Office workers spend most of their working days in front of a computer. Unfortunately, seating for prolonged hours can cause muscle strains and other injuries. While prolonged sitting cannot be avoided, being exposed to its harmful effects can be minimized.

To lessen the risk of ergonomic hazards, it’s vital to provide office workers with ergonomic workstations and chairs. Fitness programs that teach proper posture and simple stretching exercises can also help.

Fire and Electrical Hazards

a person holding a fire extinguisher

Smoking is the leading fire hazard in office buildings. Cigarette butts that have not been completely put out before discarding can cause fires. When the weather is dry and the wind is present, cigarette butts thrown near flammable materials can ignite.

Smoking as a fire hazard is followed by overheated computer equipment, pantry appliances, and overloaded electrical sockets. Unattended cooking facilities and improper use of extension cords can also cause fires in the office.

Meanwhile, electrical hazards include faulty wiring, improper grounding, damaged electrical equipment, and wet conditions. Employees can get electrocuted with any of these hazards.

Businesses can easily control fire and electrical hazards. There should be fire and electrical safety precautions in place in your office. The basics should include having the designated smoking areas, properly distributed fir extinguishers, and installing adequate power sources. It’s also essential to implement safety practices that will prevent hazards from occurring.

Structural Hazards

Structural hazards can often be seen in defective furniture, equipment, walkways, entrances, exits, windows, and flooring. Proper facility maintenance and management can lessen the risk of structural issues in your office.

Facility managers should be proactive in identifying defective structures in an office setup and reporting them to the building management. At the same time, they should advise the management to hire third-party services that can help maintain office structures. For example, a business can employ the services of window installers to ensure that the windows in the office are properly installed.

Indoor Air Quality Hazards

According to the Centers for Disease Control and Prevention (CDC), offices should be properly ventilated, with efficient air conditioning and heating systems. Poor indoor air quality can affect the help of employees. It can cause occupational asthma, respiratory problems, fatigue, and allergies.

Poor indoor air quality is often the result of ineffective facility management, indoor air pollution, inadequate ventilation, obstructed airflow, and even overcrowding. Prevent these issues to improve the quality of air in your office building.

Health Hazards

The current pandemic has put everybody’s health at risk, including office workers. It is, therefore, crucial to implement health protocols that can keep employees healthy and safe.

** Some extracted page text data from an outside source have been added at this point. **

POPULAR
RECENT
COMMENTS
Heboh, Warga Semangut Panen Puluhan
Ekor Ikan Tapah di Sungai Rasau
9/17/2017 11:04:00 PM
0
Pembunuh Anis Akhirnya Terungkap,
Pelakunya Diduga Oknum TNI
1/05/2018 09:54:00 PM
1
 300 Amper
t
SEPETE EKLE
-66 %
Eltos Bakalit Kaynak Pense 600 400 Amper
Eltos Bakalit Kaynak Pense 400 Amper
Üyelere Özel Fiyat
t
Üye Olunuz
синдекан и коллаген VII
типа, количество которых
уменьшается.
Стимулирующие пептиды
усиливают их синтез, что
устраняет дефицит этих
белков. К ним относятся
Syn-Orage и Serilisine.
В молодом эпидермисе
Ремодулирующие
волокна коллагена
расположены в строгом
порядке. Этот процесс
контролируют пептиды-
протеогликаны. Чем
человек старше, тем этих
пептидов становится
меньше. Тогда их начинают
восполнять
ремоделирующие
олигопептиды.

According to the CDC, companies should first develop a COVID-19 workplace health and safety plan. Aside from the standard protocols recommended by the agency, it is the job of business management to further improve the protocols with their own health and safety rules and regulations.

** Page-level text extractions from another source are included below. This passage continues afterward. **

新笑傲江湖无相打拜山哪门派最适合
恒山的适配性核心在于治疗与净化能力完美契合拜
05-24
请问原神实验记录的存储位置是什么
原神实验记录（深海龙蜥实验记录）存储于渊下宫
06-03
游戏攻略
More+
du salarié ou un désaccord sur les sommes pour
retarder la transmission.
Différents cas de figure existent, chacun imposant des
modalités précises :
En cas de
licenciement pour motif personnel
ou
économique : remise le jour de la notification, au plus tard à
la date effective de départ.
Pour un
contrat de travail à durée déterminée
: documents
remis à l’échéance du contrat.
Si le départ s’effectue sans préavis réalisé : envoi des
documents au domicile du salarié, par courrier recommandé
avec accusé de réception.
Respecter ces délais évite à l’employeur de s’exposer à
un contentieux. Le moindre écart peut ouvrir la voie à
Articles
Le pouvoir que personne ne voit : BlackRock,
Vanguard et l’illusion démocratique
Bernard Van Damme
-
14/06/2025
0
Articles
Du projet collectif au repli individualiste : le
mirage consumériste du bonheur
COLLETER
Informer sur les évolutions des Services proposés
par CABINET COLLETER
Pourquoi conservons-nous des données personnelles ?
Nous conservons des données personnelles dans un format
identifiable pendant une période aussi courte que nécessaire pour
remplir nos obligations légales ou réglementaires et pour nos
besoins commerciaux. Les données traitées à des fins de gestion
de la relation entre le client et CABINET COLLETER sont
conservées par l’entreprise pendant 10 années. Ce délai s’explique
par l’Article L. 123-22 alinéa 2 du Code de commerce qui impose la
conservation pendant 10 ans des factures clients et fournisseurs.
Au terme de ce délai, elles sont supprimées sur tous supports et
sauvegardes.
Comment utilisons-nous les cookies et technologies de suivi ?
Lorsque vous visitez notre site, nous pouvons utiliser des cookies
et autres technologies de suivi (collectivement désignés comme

The CDC suggested that companies must ensure a building is COVID-ready for occupancy, identify risks of exposure at work, develop hazard controls, and reduce coronavirus transmission among employees.

Risk Assessment

Your safety and health program should include a risk assessment process to identify other hazards in your office. This can help both your business and your employees know the risks and prevent or remedy them.

Final Thoughts

While office employees are not much at risk in the workplace compared to industrial workers, the effect of working in an unsafe and unsanitary environment can have serious health consequences in the long run. Everybody in the workplace must be safe and healthy at all times, no matter where they work. To keep everybody safe in the office, learn to identify the risk using this guide.